On a recent afternoon, about a dozen Somali women talk in spurts as they weave 4-inch metal needles through a basket.
It doesn't look like therapy, but in a way, it is.
Washington state is one of the top entry points for new refugees coming to the U.S. For many newcomers, the trauma from their home countries follows them here. Many struggle with nightmares, depression or PTSD. And they often suffer alone.
Some service providers in King County have developed new ways to help refugees overcome mental health issues. And the work has gained international attention.
Connecting To A New Community
Farhiya Mohamed leads a weaving group at a nonprofit in SeaTac where women make baskets and other decorations out of palm leaves brought all the way from Somalia. “Very soft ones, we make it into like floor mats,” Mohamed said as she demonstrated the technique.
Mohamed said all the women in this group fled Somalia’s brutal civil war. They’ve seen bombings, shootings and violence against their families. Mohamed saw these things, too. "Yes, I remember because they came to our house,” she said. “They beat my father, my cousin, my sister. I remember they almost shot her.”
Mohamed recounted these events matter-of-factly. Then, without flinching, adds that the good thing is those men did not rape her or her sisters, as was common.
Awo Mohamed has come to this group since it started two years ago. Farhiya Mohamed interpreted for her. “I forgot about weaving stuff," Awo Mohamed said. "I used to do it before, but when I came to the refugee camp, I stopped doing it.”
Awo Mohamed said the group helps her connect with a new community in America and deal with her memories from Somalia.
"Before, by myself, I was thinking a lot and then my memory is not right," she said. "But now my memory gets back because I come with the women here and then I start talking with them.
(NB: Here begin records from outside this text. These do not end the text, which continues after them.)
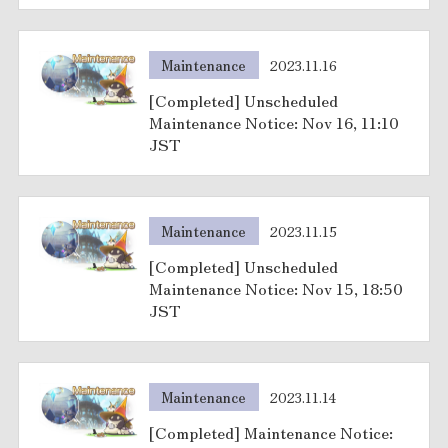
Maintenance
2023.11.16
[Completed] Unscheduled
Maintenance Notice: Nov 16, 11:10
JST
Maintenance
2023.11.15
[Completed] Unscheduled
Maintenance Notice: Nov 15, 18:50
JST
Maintenance
2023.11.14
[Completed] Maintenance Notice:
So, now I’m getting much, much better."
Activities For Healing
Beth Farmer is a program director with Lutheran Community Services and has an office just upstairs from the weaving group. “Having an activity that’s meaningful and joyful, that’s an amazing thing to healing people,” Farmer said.
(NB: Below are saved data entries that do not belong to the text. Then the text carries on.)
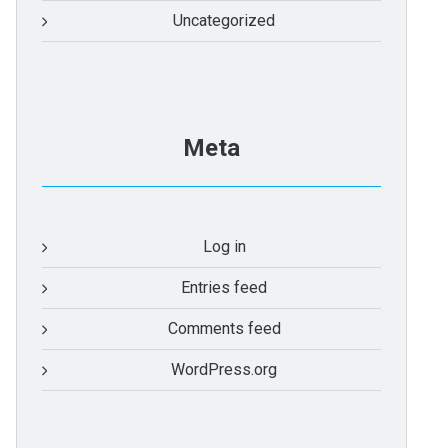
Uncategorized
Meta
Log in
Entries feed
Comments feed
WordPress.org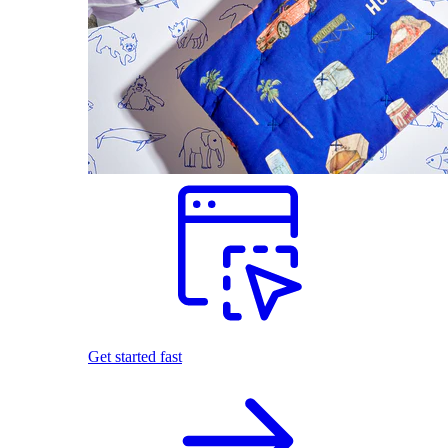
Get started fast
Gatherings like this help people avoid isolation, depression and a possible crisis down the road, she explained.
Until recently, Farmer said it was often only when crisis hit that a refugee’s mental health issues would surface. "They had lost their jobs, they were being evicted, they had attempted suicide," she said.
Local agencies want to get to people sooner.
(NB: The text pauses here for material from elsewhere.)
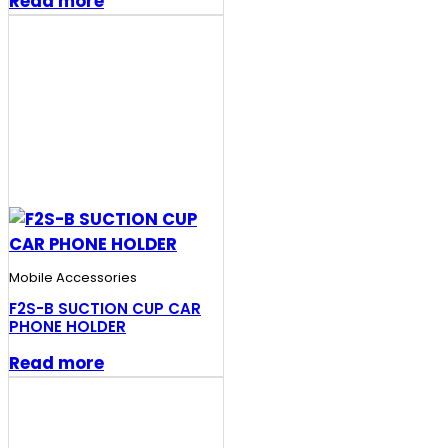
Read more
Mobile Accessories
F2S-B SUCTION CUP CAR
PHONE HOLDER
Read more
When new refugees arrive in the U.S. they get a mandatory health exam. It’s supposed to cover mental health, too, but Farmer said that rarely happens. Physicians don’t have time. Or they don’t have a good, cross-cultural way to assess people who have no translation for terms like “mental health” or “depression.”
The federal Office of Refugee Resettlement lays out guidelines to assess mental health. Officials there declined a recorded interview. But in a written statement, they acknowledge there’s no verification that the assessments get done.
‘Too Many Thoughts’
Three years ago, Farmer led efforts to create a tool that more physicians would want to use. Farmer riffles through a drawer stuffed with case files for recently arrived refugees.
"These are all positives of people we’ve reached out to since the beginning of the project," she said. They all were screened for mental health, almost upon arrival. That’s a sea change from a few years ago.
Farmer worked with partner organizations and Public Health - Seattle & King County to develop a new system. They came up with a 15-question survey that was simple, effective and culturally correct, crafting the questions carefully. Farmer read one of them: "Are you having too much thinking or too many thoughts?"
If that phrase sounds familiar it's because that's how Awo Mohamed put it when she was talking during the group. Saying they have too many thoughts is a way many cultures express worry.
King County now uses this tool to screen all new refugees. It's shown that one out of every three people shows signs of significant distress from PTSD, depression or other issues.
"We just shook our heads the whole first year," Farmer said. "We would just think, 'Oh my god, what would this person have done? If they – what would they have done?'"
Among those referred to mental health treatment, Farmer said up to 70 percent follow through, depending on the language or type of case. To her, that’s a huge success rate since mental health tends to carry a big stigma among refugees. To many, it just means “crazy.”
Plans are underway to roll out the tool statewide. It’s also used in 50 sites across the country, and Farmer has had interest in the tool from all over the world, including Hong Kong, Germany, Canada and Australia.
In King County, the screenings have revealed a growing need to help torture victims. That’s sparked some new services paid for with a federal grant.
But perhaps one of the most meaningful ways Farmer sees success is with the refugees who walk into her office every day. Just like the Somali women weaving baskets, Farmer’s relieved to see more refugees seek out support on their own terms, before a crisis hits.
She described a recent knock on her door. "They came in with one my cards that looked all beaten up and folded like eight times and they just kind of slid it to me and they said, 'I was told to come with you, that I could get some help,'" Farmer said.